As is evident from a bare reading of that provision, it empowers the respondents to reopen proceedings in cases where land held by a tenure holder including that which has come to devolve upon that person by way of succession or transfer results in the ceiling area applicable to him being breached. Section 29 would stand attracted only in the situations envisaged and spelt out above and no other. The key to understanding the scope of the provision lies in the usage of the phrase "Subsequent declaration of further land.." in the title of the section and the word "redetermined" in its substantive part. This clearly establishes that the provision relates to those cases where a person in respect of whom an adjudication has already come to be undertaken comes to possess additional land as a result of succession, transfer or prescription in consequence of adverse possession.

The dispositions which were made by the grandmother did not result in additional land devolving upon her. In fact and to the contrary it was a case of divestment and disposal of land in favour of others. The impugned order does not record any finding that consequent to that land devolving upon the petitioners by way of bequeathment resulted in them coming to hold land in excess of the ceiling area applicable to them. That alone could have been a valid line of enquiry. However neither were the petitioners placed on notice nor was this the issue which ultimately came to be decided.

The respondents, in the considered view of the Court, committed a patent error in proceeding to dwell instead upon the validity of the dispositions which were made and hold that they were designed to avoid the provisions and the limits as placed under the 1960 Act. Regard must also be had to the fact that the statutory prohibition engrafted in Section 5 (8) of the 1960 Act against transfer of land itself operates during the continuance of proceedings for determination of surplus land. Those proceedings for determination of surplus land in respect of the father and the grandmother of the petitioners came to a close in 1976. This is evident from the Explanation appended to Section 5 (8) which specifies the terminal point to be "....the date when an order in relation to such tenure-holder is passed under sub section (1) of Section 11 or under sub section (1) of Section 12 or as the case may be, under Section 13." The respondents do not rely upon any other provision of the 1960 Act which may be read as empowering them to either avoid transactions or enter a declaration of nullity in respect thereof.

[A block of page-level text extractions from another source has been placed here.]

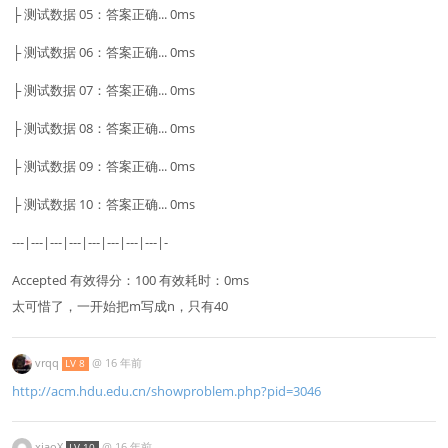
├ 测试数据 05：答案正确... 0ms
├ 测试数据 06：答案正确... 0ms
├ 测试数据 07：答案正确... 0ms
├ 测试数据 08：答案正确... 0ms
├ 测试数据 09：答案正确... 0ms
├ 测试数据 10：答案正确... 0ms
---|---|---|---|---|---|---|---|-
Accepted 有效得分：100 有效耗时：0ms
太可惜了，一开始把m写成n，只有40
vrqq
@
16 年前
LV 8
http://acm.hdu.edu.cn/showproblem.php?pid=3046
xiaoX
@
16 年前
LV 10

Viewed in light of all of the above, it is manifest that the Additional Commissioner has clearly misdirected the enquiry which was liable to be undertaken, if at all. The validity of the issue of whether the dispositions made by the original tenure holders post conclusion of ceiling proceedings clearly did not merit consideration and in any case, the provisions of Section 29 would not apply unless the respondents came to conclude that consequent to those dispositions the original tenure holders came to hold land in excess of the ceiling limit rendering the orders of adjudication made in that respect liable to be reopened. In the present case the respondents were in fact dealing with a converse case of land being divested and coming by way of bequest to others.

Consequently the writ petition is allowed. The impugned order dated 5 May 2000 is quashed and set aside.